Sun Destination
More Is More in Macau
The Las Vegas of the eastern hemisphere defines the new China (as unsubtly as possible).

The Venetian Macau is one of the largest buildings in the world. At 10.5 million square feet, it’s second only to the Beijing airport’s gargantuan new Terminal 3. I’m trying to find my way to the lobby and I make a pit stop on a bench beside an artificial Venetian canal. As I get my bearings, a Chinese gondolier poles by, singing an Italian love song, and as he hits the high notes, it creates a dissonance against the piped-in Muzak. The sound seems fitting for Macau – this 28-square-kilometre nub of land poking into the Pearl River Delta has always been distinguished by its unusual blend of cultures. Traditionally, those cultures have been Chinese and Portuguese, but in today’s Macau – a haven for international gamblers – it doesn’t feel like a stretch to throw a little Italian into the mix.
If casino revenues are the measure, Macau recently overtook Las Vegas as the world’s gambling capital. On the Cotai Strip, the Vegas-style main drag of hotels and casinos, new luxury hotels have been popping up almost weekly. But if you follow Avenida Infante D. Henrique and wind through the cobblestone streets, you’ll soon stumble upon the place Macau used to be only a few decades ago – a Portuguese village inhabited by Chinese. Roast pork, duck and chicken hang in meat shop windows, bubbling pots of congee (a local pork and egg dish flavoured with ginger) dot the streets, and kids in school uniforms line up outside bakeries to buy freshly squeezed mango juice and Portuguese egg tarts.
The transformation of Macau, which happened more slowly and, admittedly, more gracefully in the past, is now producing some of the most fantastically gaudy structures on the planet.

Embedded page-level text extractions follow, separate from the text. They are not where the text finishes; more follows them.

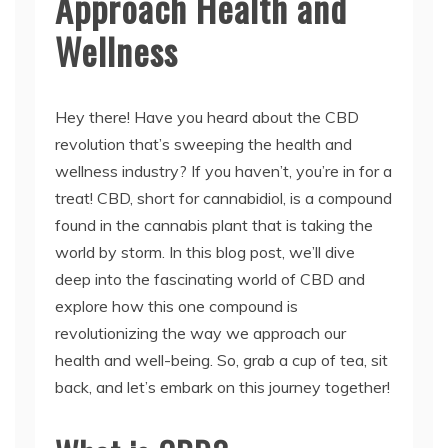
Approach Health and
Wellness
Hey there! Have you heard about the CBD
revolution that’s sweeping the health and
wellness industry? If you haven’t, you’re in for a
treat! CBD, short for cannabidiol, is a compound
found in the cannabis plant that is taking the
world by storm. In this blog post, we’ll dive
deep into the fascinating world of CBD and
explore how this one compound is
revolutionizing the way we approach our
health and well-being. So, grab a cup of tea, sit
back, and let’s embark on this journey together!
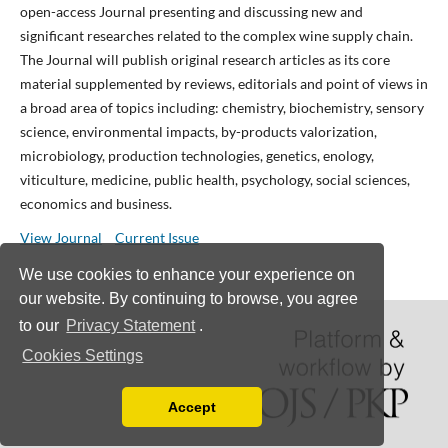
open-access Journal presenting and discussing new and
significant researches related to the complex wine supply chain.
The Journal will publish original research articles as its core
material supplemented by reviews, editorials and point of views in
a broad area of topics including: chemistry, biochemistry, sensory
science, environmental impacts, by-products valorization,
microbiology, production technologies, genetics, enology,
viticulture, medicine, public health, psychology, social sciences,
economics and business.
View Journal
Current Issue
We use cookies to enhance your experience on
our website. By continuing to browse, you agree
to our
Privacy Statement
.
Cookies Settings
Accept
Read our Privacy Policy
You can disable them by changing your browser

Case in point: the Grand Lisboa, with its gold-coloured tower that rises up like some exotic shrub over a mosaic-glass dome. One of Macau’s mega-casinos, the structure represents the ethic that’s guiding much of the development in this playground for China’s millionaires: In Macau, less isn’t more. More is more. Every casino here seems to feature an impressive lobby, with some scarce resource – a tropical hardwood, crystal, rare marble – displayed in shocking abundance.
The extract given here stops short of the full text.